TERAS KOTA, JAKARTA – Wakil Ketua Komisi XI DPR, Fauzi Amro, meminta para kepala daerah untuk bersabar menanggapi kebijakan pemerintah terkait pemotongan transfer ke daerah (TKD) dalam Anggaran Pendapatan dan Belanja Negara (APBN) 2026. Ia menegaskan, kondisi fiskal negara saat ini belum cukup kuat untuk mempertahankan besaran TKD seperti tahun sebelumnya.
“Kita minta kepala daerah bersabar dulu.
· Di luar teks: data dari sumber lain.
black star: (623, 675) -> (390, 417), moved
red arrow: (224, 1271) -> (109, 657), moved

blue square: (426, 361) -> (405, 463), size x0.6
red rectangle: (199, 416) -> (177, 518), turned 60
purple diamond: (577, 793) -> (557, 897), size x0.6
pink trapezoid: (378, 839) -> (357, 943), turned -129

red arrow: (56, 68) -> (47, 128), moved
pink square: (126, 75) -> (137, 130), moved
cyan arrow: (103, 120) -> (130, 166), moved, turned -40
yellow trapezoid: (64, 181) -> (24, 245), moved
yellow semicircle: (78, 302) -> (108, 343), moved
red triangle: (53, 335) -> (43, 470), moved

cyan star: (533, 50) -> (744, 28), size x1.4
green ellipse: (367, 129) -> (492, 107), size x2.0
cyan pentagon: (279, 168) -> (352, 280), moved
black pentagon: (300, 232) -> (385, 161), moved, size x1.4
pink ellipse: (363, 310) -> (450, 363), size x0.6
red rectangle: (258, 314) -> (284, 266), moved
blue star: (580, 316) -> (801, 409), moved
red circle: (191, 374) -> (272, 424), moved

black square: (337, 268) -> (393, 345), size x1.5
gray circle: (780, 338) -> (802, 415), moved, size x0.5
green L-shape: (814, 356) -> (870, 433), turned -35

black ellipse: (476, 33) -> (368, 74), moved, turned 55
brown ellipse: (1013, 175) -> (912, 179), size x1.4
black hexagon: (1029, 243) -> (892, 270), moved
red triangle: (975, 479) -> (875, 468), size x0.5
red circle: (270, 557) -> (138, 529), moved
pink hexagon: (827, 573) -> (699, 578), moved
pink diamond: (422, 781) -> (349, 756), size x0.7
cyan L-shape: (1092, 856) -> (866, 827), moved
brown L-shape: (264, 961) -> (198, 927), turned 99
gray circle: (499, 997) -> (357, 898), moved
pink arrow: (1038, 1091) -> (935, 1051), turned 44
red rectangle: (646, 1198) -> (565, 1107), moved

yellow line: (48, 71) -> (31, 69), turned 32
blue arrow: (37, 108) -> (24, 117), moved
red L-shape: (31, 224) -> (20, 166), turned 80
Gubernur, bupati, wakil bupati untuk bersabar dulu karena memang kondisi fiskal kita, kondisi pendapatan negara kita, belum maksimal,” ujar Fauzi di NasDem Tower, Jakarta Pusat, Sabtu (11/10/2025).
Menurut Fauzi, Menteri Keuangan Purbaya Yudhi Sadewa telah berjanji akan meninjau ulang alokasi TKD apabila pendapatan negara meningkat signifikan.
“Kalau pendapatan negara kita maksimal, dia akan membantu kawan-kawan daerah, minimal TKD-nya tidak berkurang,” katanya.
Fauzi menjelaskan, penurunan TKD tahun depan disebabkan oleh meningkatnya belanja negara, terutama untuk membiayai sejumlah program prioritas pemerintah baru seperti makan bergizi gratis (MBG), hilirisasi pangan, dan hilirisasi energi.
Meski begitu, ia menilai pemangkasan TKD bukan alasan bagi kepala daerah untuk menunda realisasi janji kampanye. Fauzi menekankan pentingnya menggali potensi daerah untuk meningkatkan pendapatan asli daerah (PAD), baik melalui pajak maupun retribusi.
“Persoalan mengatakan janji kampanye nggak terealisasi, ya menurut saya kan, siapa yang berjanji, siapa yang realisasi. Jangan sampai berjanji memberikan harapan yang tidak pasti,” ujarnya.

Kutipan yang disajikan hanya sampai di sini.